Exercise details:
Please give the lines below again exactly as they stand, from the one that contains "jest uniwersalność: nadaje" up to and including the one that contains "[SEGERA TERBIT] A.A. Navis: P", leaving all pictures out.

Stored data:
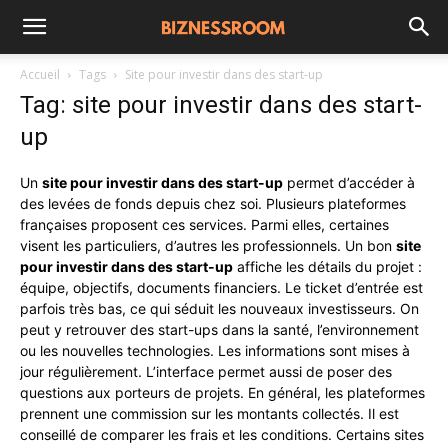
Accueil
Tags
Site pour investir dans des start-up
Tag: site pour investir dans des start-
up
Un
site pour investir dans des start-up
permet d’accéder à
des levées de fonds depuis chez soi. Plusieurs plateformes
françaises proposent ces services. Parmi elles, certaines
visent les particuliers, d’autres les professionnels. Un bon
site
pour investir dans des start-up
affiche les détails du projet :
équipe, objectifs, documents financiers. Le ticket d’entrée est
parfois très bas, ce qui séduit les nouveaux investisseurs. On
peut y retrouver des start-ups dans la santé, l’environnement
ou les nouvelles technologies. Les informations sont mises à
jour régulièrement. L’interface permet aussi de poser des
questions aux porteurs de projets. En général, les plateformes
prennent une commission sur les montants collectés. Il est
conseillé de comparer les frais et les conditions. Certains sites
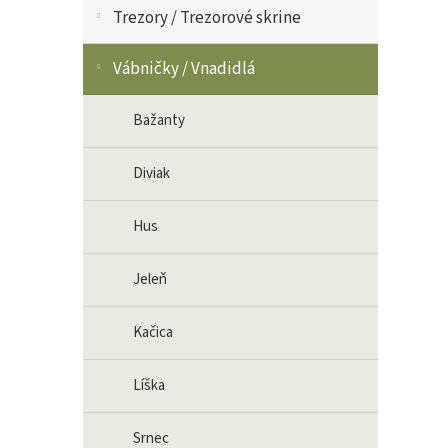
Trezory / Trezorové skrine
Vábničky / Vnadidlá
Bažanty
Diviak
Hus
Jeleň
Kačica
Líška
Srnec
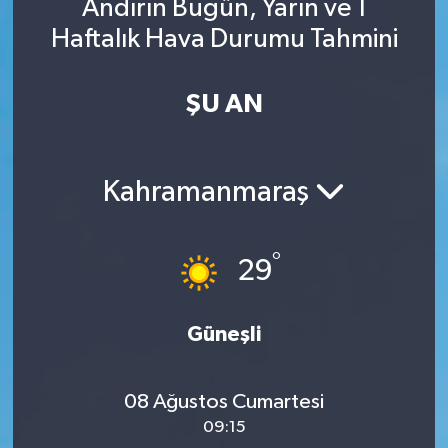
Andırın Bugün, Yarın ve 1
Haftalık Hava Durumu Tahmini
ŞU AN
Kahramanmaraş
°
29
Güneşli
08 Ağustos Cumartesi
09:15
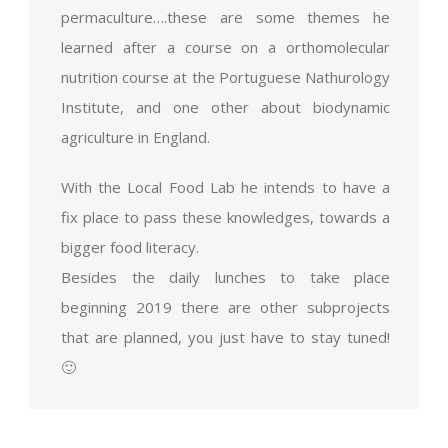
permaculture….these are some themes he
learned after a course on a orthomolecular
nutrition course at the Portuguese Nathurology
Institute, and one other about biodynamic
agriculture in England.
With the Local Food Lab he intends to have a
fix place to pass these knowledges, towards a
bigger food literacy.
Besides the daily lunches to take place
beginning 2019 there are other subprojects
that are planned, you just have to stay tuned!
🙂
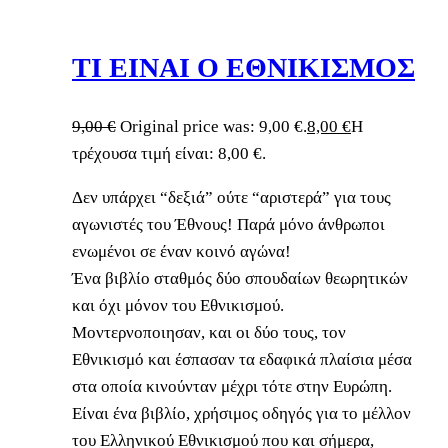
ΤΙ ΕΙΝΑΙ Ο ΕΘΝΙΚΙΣΜΟΣ
9,00
€
Original price was: 9,00 €.
8,00
€
Η
τρέχουσα τιμή είναι: 8,00 €.
Δεν υπάρχει “δεξιά” ούτε “αριστερά” για τους
αγωνιστές του Έθνους! Παρά μόνο άνθρωποι
ενωμένοι σε έναν κοινό αγώνα!
Ένα βιβλίο σταθμός δύο σπουδαίων θεωρητικών
και όχι μόνον του Εθνικισμού.
Μοντερνοποιησαν, και οι δύο τους, τον
Εθνικισμό και έσπασαν τα εδαφικά πλαίσια μέσα
στα οποία κινούνταν μέχρι τότε στην Ευρώπη.
Είναι ένα βιβλίο, χρήσιμος οδηγός για το μέλλον
του Ελληνικού Εθνικισμού που και σήμερα,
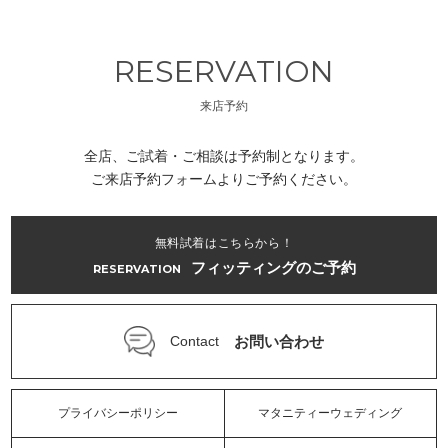
RESERVATION
来店予約
全店、ご試着・ご相談は予約制となります。
ご来店予約フォームよりご予約ください。
無料試着はこちらから！
フィッティングのご予約
RESERVATION
お問い合わせ
Contact
プライバシーポリシー
マタニティーウェディング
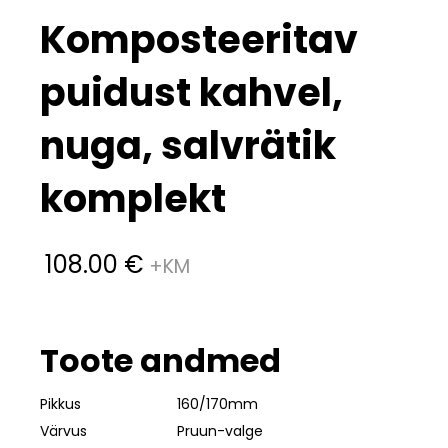
Komposteeritav
puidust kahvel,
nuga, salvrätik
komplekt
108.00
€
Toote andmed
Pikkus
160/170mm
Värvus
Pruun-valge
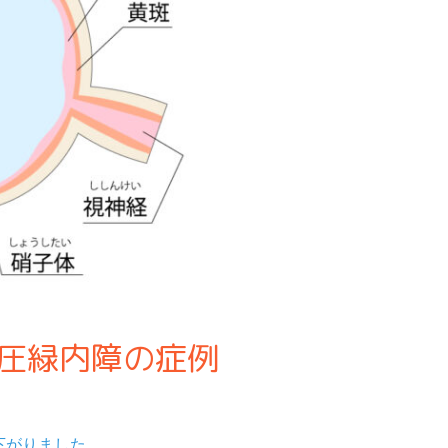
圧緑内障の症例
下がりました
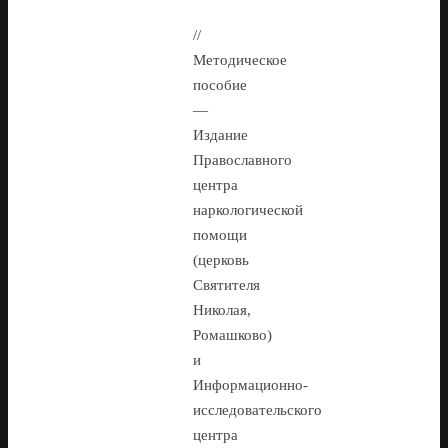
//
Методическое
пособие
—
Издание
Православного
центра
наркологической
помощи
(церковь
Святителя
Николая,
Ромашково)
и
Информационно-
исследовательского
центра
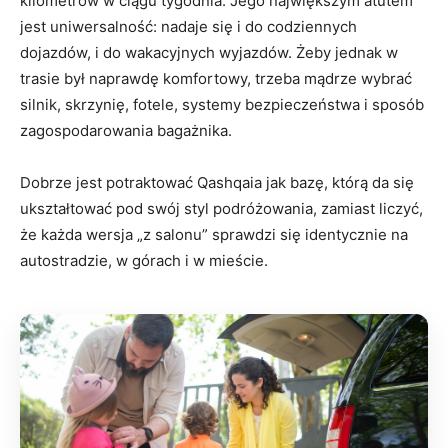
kilometrów w ciągu tygodnia. Jego największym atutem
jest uniwersalność: nadaje się i do codziennych
dojazdów, i do wakacyjnych wyjazdów. Żeby jednak w
trasie był naprawdę komfortowy, trzeba mądrze wybrać
silnik, skrzynię, fotele, systemy bezpieczeństwa i sposób
zagospodarowania bagażnika.
Dobrze jest potraktować Qashqaia jak bazę, którą da się
ukształtować pod swój styl podróżowania, zamiast liczyć,
że każda wersja „z salonu” sprawdzi się identycznie na
autostradzie, w górach i w mieście.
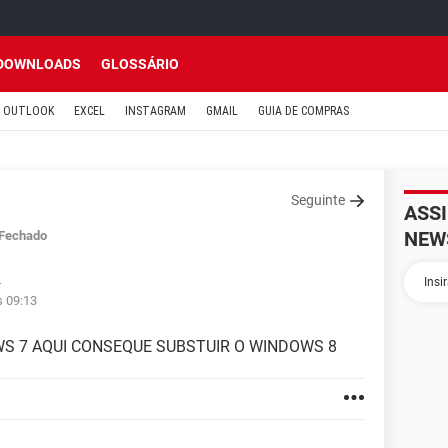
DOWNLOADS
GLOSSÁRIO
OUTLOOK
EXCEL
INSTAGRAM
GMAIL
GUIA DE COMPRAS
Seguinte
ASS
NEW
Fechado
4
s 09:13
WS 7 AQUI CONSEQUE SUBSTUIR O WINDOWS 8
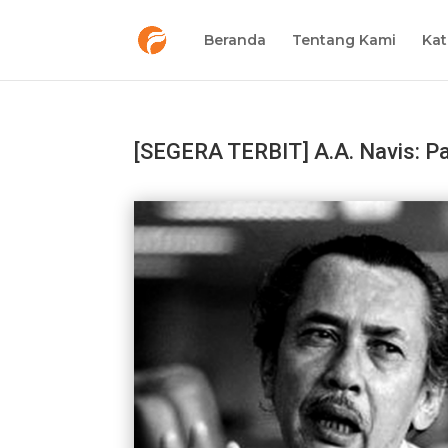
Beranda
Tentang Kami
Kat
[SEGERA TERBIT] A.A. Navis: P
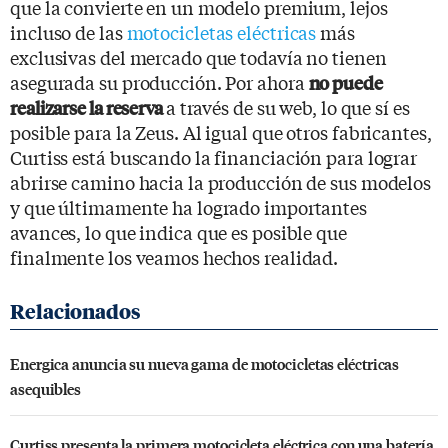
que la convierte en un modelo premium, lejos
incluso de las
motocicletas eléctricas
más
exclusivas del mercado que todavía no tienen
asegurada su producción. Por ahora
no puede
a través de su web, lo que sí es
realizarse la reserva
posible para la Zeus. Al igual que otros fabricantes,
Curtiss está buscando la financiación para lograr
abrirse camino hacia la producción de sus modelos
y que últimamente ha logrado importantes
avances, lo que indica que es posible que
finalmente los veamos hechos realidad.
Energica anuncia su nueva gama de motocicletas eléctricas
asequibles
Curtiss presenta la primera motocicleta eléctrica con una batería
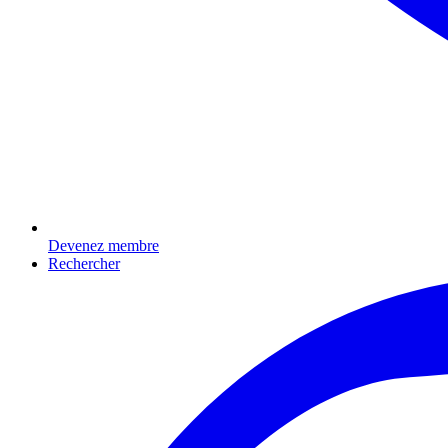
Devenez membre
Rechercher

Completed task:
jest uniwersalność: nadaje się i do codziennych
dojazdów, i do wakacyjnych wyjazdów. Żeby jednak w
trasie był naprawdę komfortowy, trzeba mądrze wybrać
silnik, skrzynię, fotele, systemy bezpieczeństwa i sposób
zagospodarowania bagażnika.
Dobrze jest potraktować Qashqaia jak bazę, którą da się
ukształtować pod swój styl podróżowania, zamiast liczyć,
że każda wersja „z salonu” sprawdzi się identycznie na
autostradzie, w górach i w mieście.
DOWNLOADS
GLOSSÁRIO
OUTLOOK
EXCEL
INSTAGRAM
GMAIL
GUIA DE COMPRAS
Seguinte
ASS
NEW
Fechado
4
s 09:13
WS 7 AQUI CONSEQUE SUBSTUIR O WINDOWS 8
Beranda
Tentang Kami
Kat
[SEGERA TERBIT] A.A. Navis: P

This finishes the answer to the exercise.